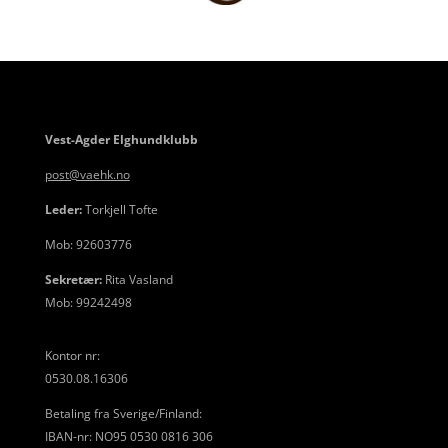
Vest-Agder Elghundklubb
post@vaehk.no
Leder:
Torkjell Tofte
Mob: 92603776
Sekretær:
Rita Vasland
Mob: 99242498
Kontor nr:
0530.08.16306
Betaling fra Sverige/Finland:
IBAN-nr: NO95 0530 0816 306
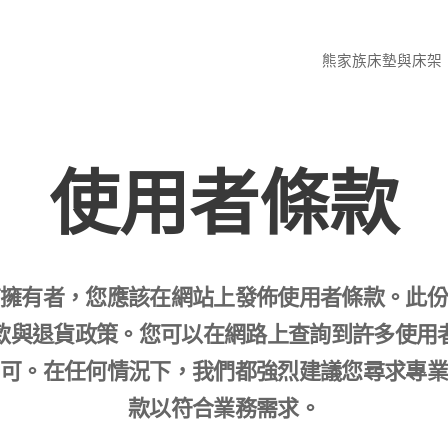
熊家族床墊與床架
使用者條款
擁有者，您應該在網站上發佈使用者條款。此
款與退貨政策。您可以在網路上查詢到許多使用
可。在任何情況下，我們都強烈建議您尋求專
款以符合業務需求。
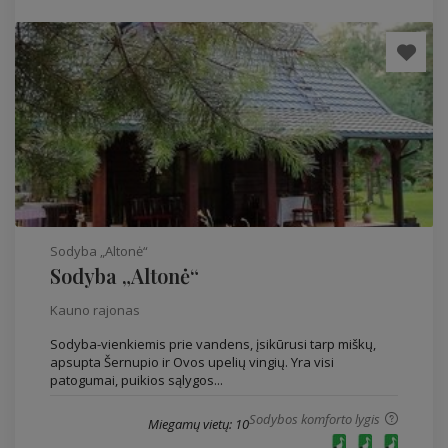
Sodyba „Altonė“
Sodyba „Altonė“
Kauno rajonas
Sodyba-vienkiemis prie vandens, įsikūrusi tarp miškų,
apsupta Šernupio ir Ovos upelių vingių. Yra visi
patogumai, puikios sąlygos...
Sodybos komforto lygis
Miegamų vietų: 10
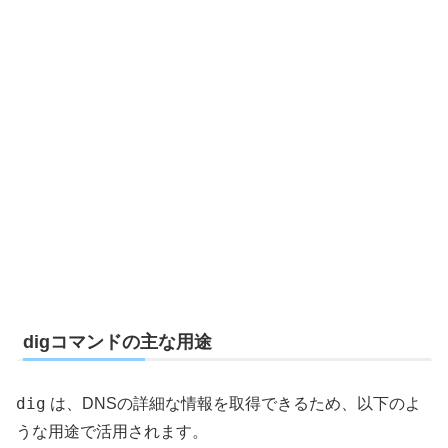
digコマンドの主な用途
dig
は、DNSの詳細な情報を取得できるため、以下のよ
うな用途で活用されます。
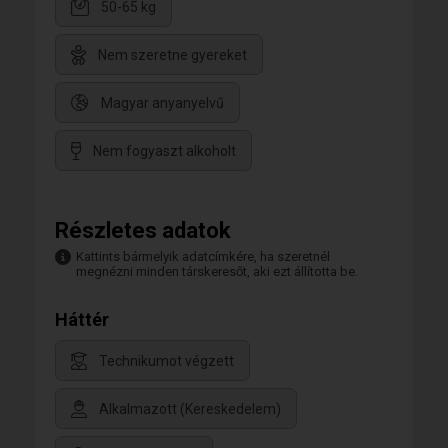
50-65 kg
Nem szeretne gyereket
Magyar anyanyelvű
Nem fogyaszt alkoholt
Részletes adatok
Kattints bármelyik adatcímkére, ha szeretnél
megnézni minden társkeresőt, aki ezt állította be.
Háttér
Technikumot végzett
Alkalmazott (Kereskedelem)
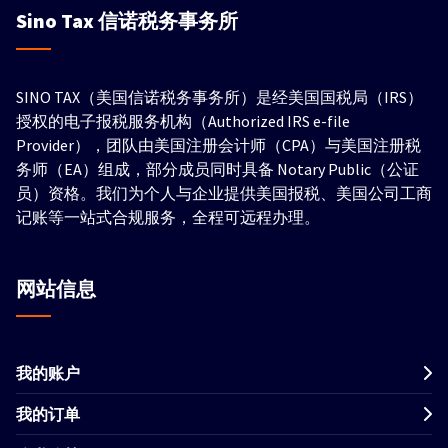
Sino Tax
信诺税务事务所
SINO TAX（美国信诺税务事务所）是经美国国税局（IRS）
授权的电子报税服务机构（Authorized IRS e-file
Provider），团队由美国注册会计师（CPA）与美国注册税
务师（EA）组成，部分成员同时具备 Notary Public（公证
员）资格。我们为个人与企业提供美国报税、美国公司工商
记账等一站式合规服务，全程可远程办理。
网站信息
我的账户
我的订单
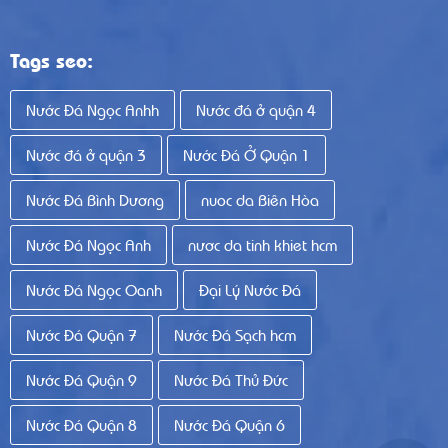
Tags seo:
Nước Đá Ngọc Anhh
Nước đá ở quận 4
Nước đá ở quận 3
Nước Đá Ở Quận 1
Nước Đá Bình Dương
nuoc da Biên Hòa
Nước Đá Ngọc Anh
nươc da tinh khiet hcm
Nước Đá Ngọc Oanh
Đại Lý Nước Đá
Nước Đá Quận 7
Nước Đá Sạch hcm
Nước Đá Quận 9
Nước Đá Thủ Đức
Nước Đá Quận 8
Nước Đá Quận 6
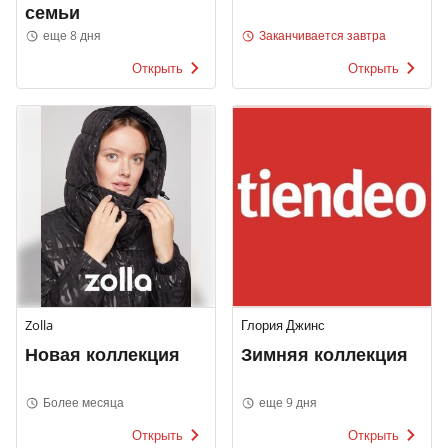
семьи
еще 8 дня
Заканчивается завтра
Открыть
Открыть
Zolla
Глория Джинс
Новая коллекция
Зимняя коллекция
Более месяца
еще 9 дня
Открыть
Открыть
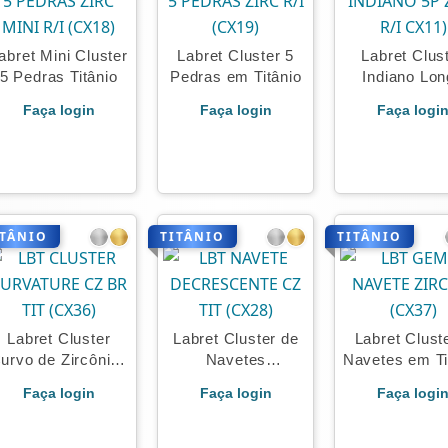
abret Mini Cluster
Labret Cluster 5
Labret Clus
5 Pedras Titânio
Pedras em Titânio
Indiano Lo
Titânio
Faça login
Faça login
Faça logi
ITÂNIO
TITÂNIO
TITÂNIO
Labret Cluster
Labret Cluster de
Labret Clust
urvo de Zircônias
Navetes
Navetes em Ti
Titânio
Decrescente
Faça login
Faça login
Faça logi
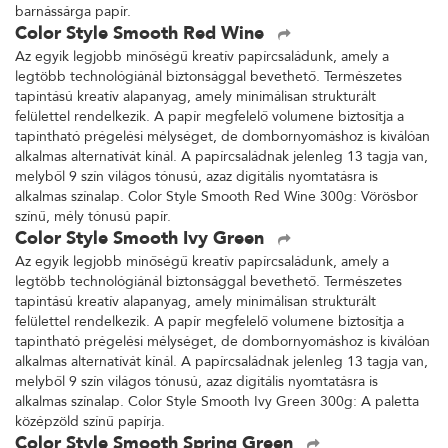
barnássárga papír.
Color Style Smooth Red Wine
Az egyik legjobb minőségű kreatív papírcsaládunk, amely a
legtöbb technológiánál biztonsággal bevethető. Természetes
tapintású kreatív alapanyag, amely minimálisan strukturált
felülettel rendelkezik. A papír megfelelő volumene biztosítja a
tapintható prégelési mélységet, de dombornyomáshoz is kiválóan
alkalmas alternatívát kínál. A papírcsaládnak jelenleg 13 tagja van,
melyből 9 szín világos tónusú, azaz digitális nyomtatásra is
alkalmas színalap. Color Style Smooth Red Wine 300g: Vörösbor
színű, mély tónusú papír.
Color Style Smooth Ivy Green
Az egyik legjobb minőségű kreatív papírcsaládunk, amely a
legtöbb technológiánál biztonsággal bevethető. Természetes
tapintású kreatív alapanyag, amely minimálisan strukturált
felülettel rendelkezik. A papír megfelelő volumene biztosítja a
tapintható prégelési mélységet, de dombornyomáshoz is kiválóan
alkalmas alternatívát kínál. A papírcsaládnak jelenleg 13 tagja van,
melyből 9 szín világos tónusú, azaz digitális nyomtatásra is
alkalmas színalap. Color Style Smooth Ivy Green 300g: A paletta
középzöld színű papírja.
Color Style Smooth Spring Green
-- -- --
**YOUR INSTRUCTIONS:** From the material above, give again exactly the lines from the one that contains "urvo de Zircônias" through the one that contains "alkalmas színalap. Color Style Smooth Ivy", and leave out the pictures.

**RESPONSE TO THE TASK:**
urvo de Zircônias
Navetes
Navetes em Ti
Titânio
Decrescente
Faça login
Faça login
Faça logi
barnássárga papír.
Color Style Smooth Red Wine
Az egyik legjobb minőségű kreatív papírcsaládunk, amely a
legtöbb technológiánál biztonsággal bevethető. Természetes
tapintású kreatív alapanyag, amely minimálisan strukturált
felülettel rendelkezik. A papír megfelelő volumene biztosítja a
tapintható prégelési mélységet, de dombornyomáshoz is kiválóan
alkalmas alternatívát kínál. A papírcsaládnak jelenleg 13 tagja van,
melyből 9 szín világos tónusú, azaz digitális nyomtatásra is
alkalmas színalap. Color Style Smooth Red Wine 300g: Vörösbor
színű, mély tónusú papír.
Color Style Smooth Ivy Green
Az egyik legjobb minőségű kreatív papírcsaládunk, amely a
legtöbb technológiánál biztonsággal bevethető. Természetes
tapintású kreatív alapanyag, amely minimálisan strukturált
felülettel rendelkezik. A papír megfelelő volumene biztosítja a
tapintható prégelési mélységet, de dombornyomáshoz is kiválóan
alkalmas alternatívát kínál. A papírcsaládnak jelenleg 13 tagja van,
melyből 9 szín világos tónusú, azaz digitális nyomtatásra is
alkalmas színalap. Color Style Smooth Ivy Green 300g: A paletta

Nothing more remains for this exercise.